There are a number of problems with your zipFolder() function that makes the .odt file broken. The file loader used in LibreOffice is not very forgiving, this might also apply to OpenOffice since the former is a fork of the latter.

Thanks to PHP bug report #48763 I've managed to narrow down the problem. This bug report mostly deals with a problem with ZipArchive::addFromString(), which has been fixed since PHP 5.2.11. However user "Lars" gives an insight to a limitation in the LibreOffice file loader.

"When using windows filesystem separators the .ods zip archive is broken, even though extracting the archive is working."

1. "." and ".." are still included in the archive

You have an if statment going like this:

if (in_array(substr($file, strrpos($file, '/')+1), array('.', '..'))) {
    continue;
}

I don't know if the intention was to filter out the . and .., anyhow it doesn't do the trick. Since you're including .., which together with realpath() translates into the parent directory, you're breaking the .odt file.

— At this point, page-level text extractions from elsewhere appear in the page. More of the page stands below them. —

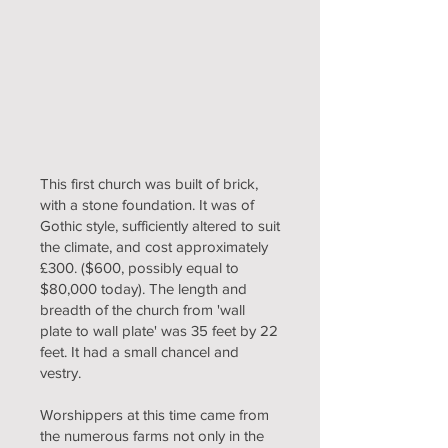
This first church was built of brick,
with a stone foundation. It was of
Gothic style, sufficiently altered to suit
the climate, and cost approximately
£300. ($600, possibly equal to
$80,000 today). The length and
breadth of the church from 'wall
plate to wall plate' was 35 feet by 22
feet. It had a small chancel and
vestry.
Worshippers at this time came from
the numerous farms not only in the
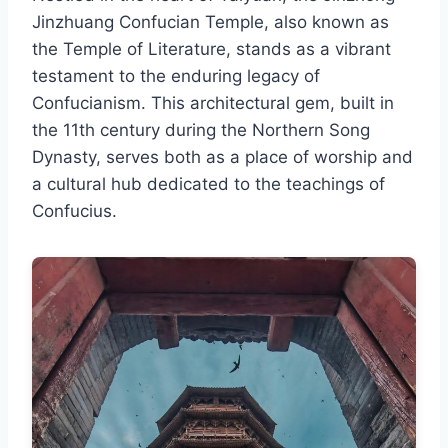
Jinzhuang Confucian Temple, also known as
the Temple of Literature, stands as a vibrant
testament to the enduring legacy of
Confucianism. This architectural gem, built in
the 11th century during the Northern Song
Dynasty, serves both as a place of worship and
a cultural hub dedicated to the teachings of
Confucius.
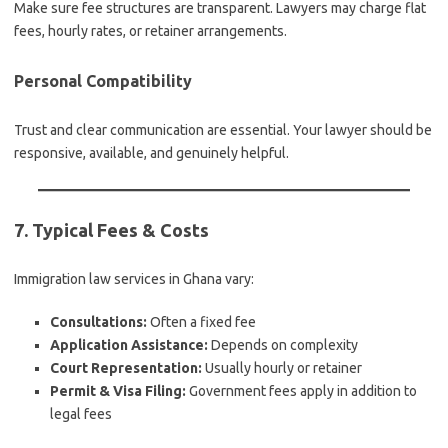
Make sure fee structures are transparent. Lawyers may charge flat
fees, hourly rates, or retainer arrangements.
Personal Compatibility
Trust and clear communication are essential. Your lawyer should be
responsive, available, and genuinely helpful.
7. Typical Fees & Costs
Immigration law services in Ghana vary:
Consultations:
Often a fixed fee
Application Assistance:
Depends on complexity
Court Representation:
Usually hourly or retainer
Permit & Visa Filing:
Government fees apply in addition to
legal fees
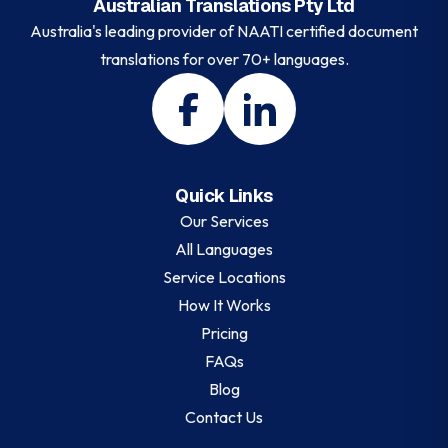
Australian Translations Pty Ltd
Australia's leading provider of NAATI certified document
translations for over 70+ languages.
Quick Links
Our Services
All Languages
Service Locations
How It Works
Pricing
FAQs
Blog
Contact Us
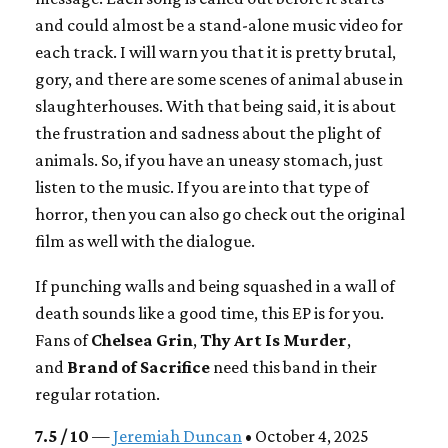
and could almost be a stand-alone music video for
each track. I will warn you that it is pretty brutal,
gory, and there are some scenes of animal abuse in
slaughterhouses. With that being said, it is about
the frustration and sadness about the plight of
animals. So, if you have an uneasy stomach, just
listen to the music. If you are into that type of
horror, then you can also go check out the original
film as well with the dialogue.
If punching walls and being squashed in a wall of
death sounds like a good time, this EP is for you.
Fans of
Chelsea Grin
,
Thy Art Is Murder
,
and
Brand of Sacrifice
need this band in their
regular rotation.
7.5 / 10
—
Jeremiah Duncan
• October 4, 2025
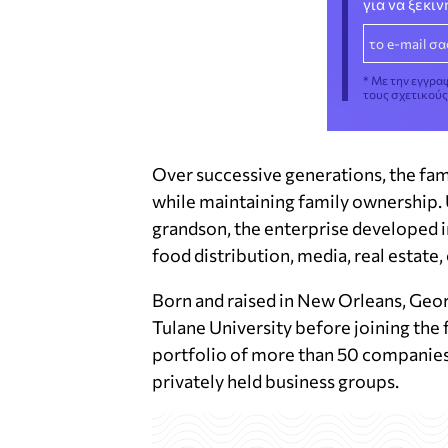
για να ξεκι
* Με την εγγρα
τους σχετικού
Over successive generations, the fa
while maintaining family ownership. 
grandson, the enterprise developed i
food distribution, media, real estat
Born and raised in New Orleans, Geor
Tulane University before joining the
portfolio of more than 50 companies
privately held business groups.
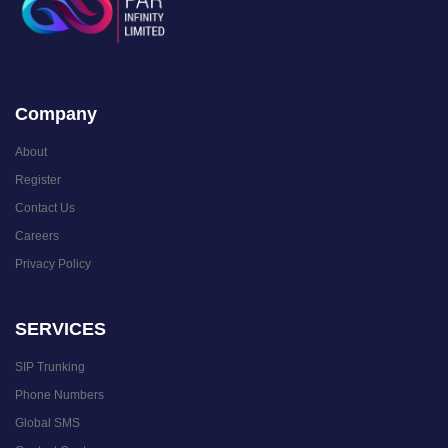
Company
About
Register
Contact Us
Careers
Privacy Policy
SERVICES
SIP Trunking
Phone Numbers
Global SMS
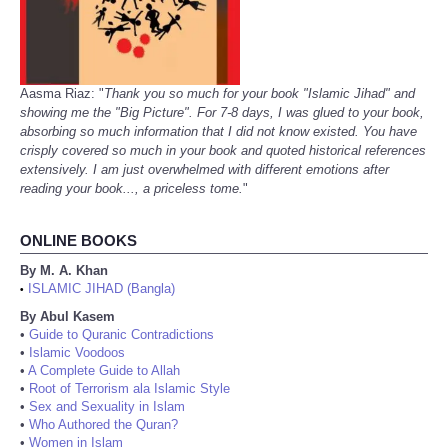
Aasma Riaz: "
Thank you so much for your book "Islamic Jihad" and
showing me the "Big Picture". For 7-8 days, I was glued to your book,
absorbing so much information that I did not know existed. You have
crisply covered so much in your book and quoted historical references
extensively. I am just overwhelmed with different emotions after
reading your book..., a priceless tome.
"
ONLINE BOOKS
By M. A. Khan
ISLAMIC JIHAD (Bangla)
•
By Abul Kasem
•
Guide to Quranic Contradictions
•
Islamic Voodoos
•
A Complete Guide to Allah
•
Root of Terrorism ala Islamic Style
•
Sex and Sexuality in Islam
•
Who Authored the Quran?
•
Women in Islam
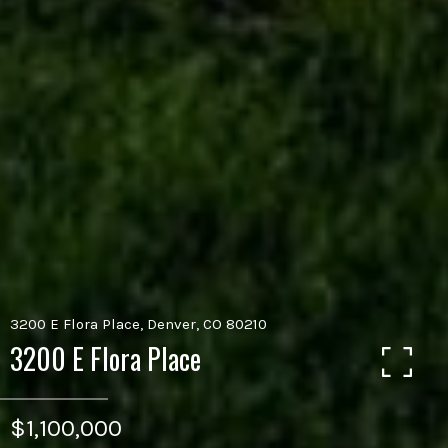
3200 E Flora Place, Denver, CO 80210
3200 E Flora Place
$1,100,000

2. All directory separators must be forward slashes (unix style)

On windows, directory separators are of the backward slash type (\). This explains why your script is working on linux (as tested by user CrazySabbath) but not on windows (XAMPP). As per the bug report I mentioned in the beginning you must use forward slashes (/) as directory separators for LibreOffice to open your files.

Note also that realpath() on windows will change unix style paths to windows style.

The ZIP file standard states that all slashes MUST be forward slashes, however it seems that ZipArchive let's you ignore the standard by not doing the conversion for you.

4.4.17.1 The name of the file, with optional relative path. The path stored MUST not contain a drive or device letter, or a leading slash. All slashes MUST be forward slashes '/' as opposed to backwards slashes '\' for compatibility with Amiga and UNIX file systems etc.

3. DIRECTORY_SEPARATOR is not necessary

Not a problem with your code, just a general tip. There is no need to use the constant DIRECTORY_SEPARATOR, simply use forward slashes (/) and it will work on *nix and windows systems alike.

However, DIRECTORY_SEPARATOR is still useful for things like exploding or replacing a path.